= Beginning of Section =

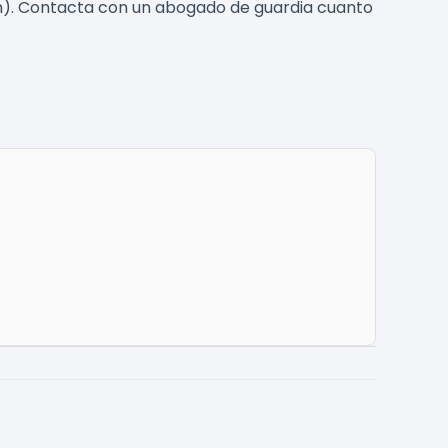
ión). Contacta con un abogado de guardia cuanto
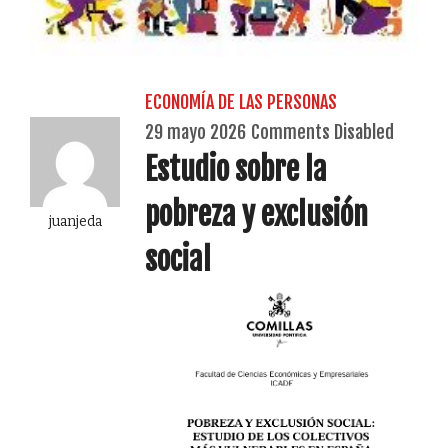
ECONOMÍA DE LAS PERSONAS
29 mayo 2026
Comments Disabled
Estudio sobre la
pobreza y exclusión
juanjeda
social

= End of Section =

INSTRUCTIONS FOR THE TASK:
The whole listing must be restated word for word. Leave out any pictures.

SOLUTION BELOW:
ión). Contacta con un abogado de guardia cuanto
ECONOMÍA DE LAS PERSONAS
29 mayo 2026
Comments Disabled
Estudio sobre la
pobreza y exclusión
juanjeda
social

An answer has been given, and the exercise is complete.